Document layout detection data

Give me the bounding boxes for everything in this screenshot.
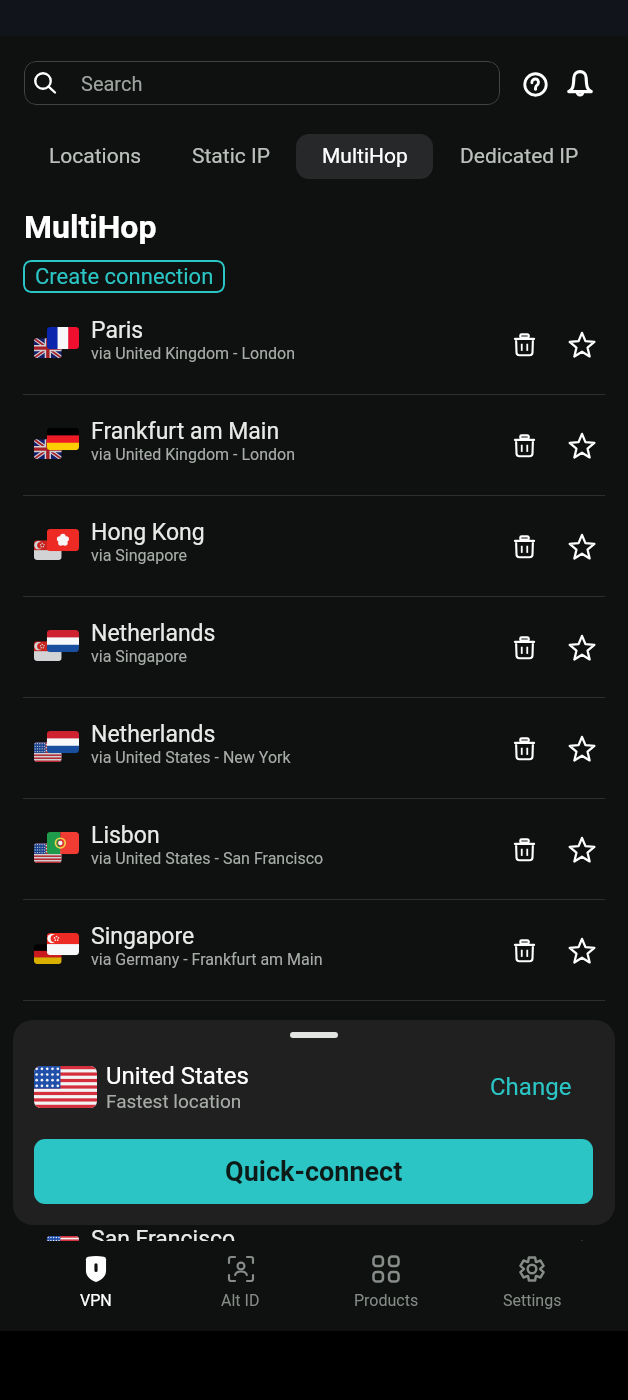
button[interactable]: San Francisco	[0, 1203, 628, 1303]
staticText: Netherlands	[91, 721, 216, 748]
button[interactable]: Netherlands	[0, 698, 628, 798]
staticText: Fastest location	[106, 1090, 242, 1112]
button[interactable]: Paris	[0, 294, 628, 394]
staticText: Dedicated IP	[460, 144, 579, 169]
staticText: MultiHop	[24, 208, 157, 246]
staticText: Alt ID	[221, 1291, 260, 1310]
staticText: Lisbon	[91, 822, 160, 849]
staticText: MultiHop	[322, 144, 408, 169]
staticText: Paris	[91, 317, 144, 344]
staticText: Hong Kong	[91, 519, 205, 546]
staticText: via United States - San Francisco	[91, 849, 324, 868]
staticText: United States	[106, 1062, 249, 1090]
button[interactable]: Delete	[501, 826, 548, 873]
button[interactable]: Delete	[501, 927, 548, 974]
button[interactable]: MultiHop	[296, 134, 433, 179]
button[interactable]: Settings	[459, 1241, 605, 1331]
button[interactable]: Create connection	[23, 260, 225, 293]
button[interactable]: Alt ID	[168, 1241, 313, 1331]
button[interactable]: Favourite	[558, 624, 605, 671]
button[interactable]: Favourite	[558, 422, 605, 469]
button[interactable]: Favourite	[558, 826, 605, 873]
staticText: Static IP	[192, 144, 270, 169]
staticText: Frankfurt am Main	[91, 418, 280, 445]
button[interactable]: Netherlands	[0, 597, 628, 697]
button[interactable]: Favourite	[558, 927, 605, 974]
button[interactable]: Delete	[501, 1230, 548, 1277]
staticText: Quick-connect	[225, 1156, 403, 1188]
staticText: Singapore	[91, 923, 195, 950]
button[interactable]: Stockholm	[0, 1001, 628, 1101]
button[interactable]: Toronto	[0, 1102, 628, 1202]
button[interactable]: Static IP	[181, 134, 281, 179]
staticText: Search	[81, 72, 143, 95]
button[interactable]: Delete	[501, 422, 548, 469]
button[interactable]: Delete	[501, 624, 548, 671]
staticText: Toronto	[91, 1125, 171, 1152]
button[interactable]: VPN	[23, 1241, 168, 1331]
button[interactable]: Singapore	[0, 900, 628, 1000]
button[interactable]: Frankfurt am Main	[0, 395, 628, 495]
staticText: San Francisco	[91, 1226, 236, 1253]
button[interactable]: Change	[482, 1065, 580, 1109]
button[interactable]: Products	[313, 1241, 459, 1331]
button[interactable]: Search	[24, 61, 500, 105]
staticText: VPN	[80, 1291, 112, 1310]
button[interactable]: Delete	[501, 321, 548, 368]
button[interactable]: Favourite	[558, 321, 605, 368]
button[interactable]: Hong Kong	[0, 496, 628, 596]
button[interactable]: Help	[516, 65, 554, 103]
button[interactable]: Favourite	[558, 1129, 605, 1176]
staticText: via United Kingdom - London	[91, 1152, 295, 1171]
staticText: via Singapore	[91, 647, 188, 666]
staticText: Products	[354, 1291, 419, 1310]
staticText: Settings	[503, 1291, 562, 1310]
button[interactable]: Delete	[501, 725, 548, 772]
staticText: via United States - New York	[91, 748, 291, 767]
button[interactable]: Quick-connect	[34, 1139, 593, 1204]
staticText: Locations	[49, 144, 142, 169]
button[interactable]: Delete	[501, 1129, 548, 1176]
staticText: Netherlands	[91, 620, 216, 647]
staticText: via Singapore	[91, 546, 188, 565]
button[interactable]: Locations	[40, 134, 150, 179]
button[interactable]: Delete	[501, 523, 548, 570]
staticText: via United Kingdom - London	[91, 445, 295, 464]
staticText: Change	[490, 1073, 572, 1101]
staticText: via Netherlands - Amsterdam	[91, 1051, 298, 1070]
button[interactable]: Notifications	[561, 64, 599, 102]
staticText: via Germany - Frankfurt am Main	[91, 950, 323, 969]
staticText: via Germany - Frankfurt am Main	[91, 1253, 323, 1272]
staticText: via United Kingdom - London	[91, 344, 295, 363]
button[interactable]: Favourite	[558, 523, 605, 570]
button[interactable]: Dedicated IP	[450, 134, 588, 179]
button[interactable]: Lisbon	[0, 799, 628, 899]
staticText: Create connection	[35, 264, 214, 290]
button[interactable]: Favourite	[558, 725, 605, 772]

--- ASSIGNMENT ---
Repeat the records exactly but leave out the images.

--- RESULT FOR THIS TASK ---
Give me the bounding boxes for everything in this screenshot.
button[interactable]: San Francisco	[0, 1203, 628, 1303]
staticText: Netherlands	[91, 721, 216, 748]
button[interactable]: Netherlands	[0, 698, 628, 798]
staticText: Fastest location	[106, 1090, 242, 1112]
button[interactable]: Paris	[0, 294, 628, 394]
staticText: Dedicated IP	[460, 144, 579, 169]
staticText: MultiHop	[24, 208, 157, 246]
staticText: Alt ID	[221, 1291, 260, 1310]
staticText: Lisbon	[91, 822, 160, 849]
staticText: MultiHop	[322, 144, 408, 169]
staticText: Paris	[91, 317, 144, 344]
staticText: Hong Kong	[91, 519, 205, 546]
staticText: via United States - San Francisco	[91, 849, 324, 868]
staticText: United States	[106, 1062, 249, 1090]
button[interactable]: Delete	[501, 826, 548, 873]
button[interactable]: Delete	[501, 927, 548, 974]
button[interactable]: MultiHop	[296, 134, 433, 179]
button[interactable]: Settings	[459, 1241, 605, 1331]
button[interactable]: Create connection	[23, 260, 225, 293]
button[interactable]: Alt ID	[168, 1241, 313, 1331]
button[interactable]: Favourite	[558, 624, 605, 671]
button[interactable]: Favourite	[558, 422, 605, 469]
button[interactable]: Favourite	[558, 826, 605, 873]
staticText: Static IP	[192, 144, 270, 169]
staticText: Frankfurt am Main	[91, 418, 280, 445]
button[interactable]: Netherlands	[0, 597, 628, 697]
button[interactable]: Favourite	[558, 927, 605, 974]
button[interactable]: Delete	[501, 1230, 548, 1277]
staticText: Quick-connect	[225, 1156, 403, 1188]
staticText: Singapore	[91, 923, 195, 950]
button[interactable]: Stockholm	[0, 1001, 628, 1101]
button[interactable]: Toronto	[0, 1102, 628, 1202]
button[interactable]: Static IP	[181, 134, 281, 179]
staticText: Search	[81, 72, 143, 95]
button[interactable]: Delete	[501, 422, 548, 469]
button[interactable]: Delete	[501, 624, 548, 671]
staticText: Toronto	[91, 1125, 171, 1152]
button[interactable]: VPN	[23, 1241, 168, 1331]
button[interactable]: Singapore	[0, 900, 628, 1000]
button[interactable]: Frankfurt am Main	[0, 395, 628, 495]
staticText: San Francisco	[91, 1226, 236, 1253]
button[interactable]: Change	[482, 1065, 580, 1109]
button[interactable]: Products	[313, 1241, 459, 1331]
button[interactable]: Search	[24, 61, 500, 105]
staticText: VPN	[80, 1291, 112, 1310]
button[interactable]: Delete	[501, 321, 548, 368]
button[interactable]: Favourite	[558, 321, 605, 368]
button[interactable]: Hong Kong	[0, 496, 628, 596]
button[interactable]: Help	[516, 65, 554, 103]
button[interactable]: Favourite	[558, 1129, 605, 1176]
staticText: via United Kingdom - London	[91, 1152, 295, 1171]
staticText: via Singapore	[91, 647, 188, 666]
staticText: Products	[354, 1291, 419, 1310]
staticText: Settings	[503, 1291, 562, 1310]
button[interactable]: Delete	[501, 725, 548, 772]
staticText: via United States - New York	[91, 748, 291, 767]
button[interactable]: Quick-connect	[34, 1139, 593, 1204]
staticText: Locations	[49, 144, 142, 169]
button[interactable]: Delete	[501, 1129, 548, 1176]
staticText: Netherlands	[91, 620, 216, 647]
staticText: via Singapore	[91, 546, 188, 565]
button[interactable]: Locations	[40, 134, 150, 179]
button[interactable]: Delete	[501, 523, 548, 570]
staticText: via United Kingdom - London	[91, 445, 295, 464]
staticText: Change	[490, 1073, 572, 1101]
staticText: via Netherlands - Amsterdam	[91, 1051, 298, 1070]
button[interactable]: Notifications	[561, 64, 599, 102]
staticText: via Germany - Frankfurt am Main	[91, 950, 323, 969]
staticText: via Germany - Frankfurt am Main	[91, 1253, 323, 1272]
staticText: via United Kingdom - London	[91, 344, 295, 363]
button[interactable]: Favourite	[558, 523, 605, 570]
button[interactable]: Dedicated IP	[450, 134, 588, 179]
button[interactable]: Lisbon	[0, 799, 628, 899]
staticText: Create connection	[35, 264, 214, 290]
button[interactable]: Favourite	[558, 725, 605, 772]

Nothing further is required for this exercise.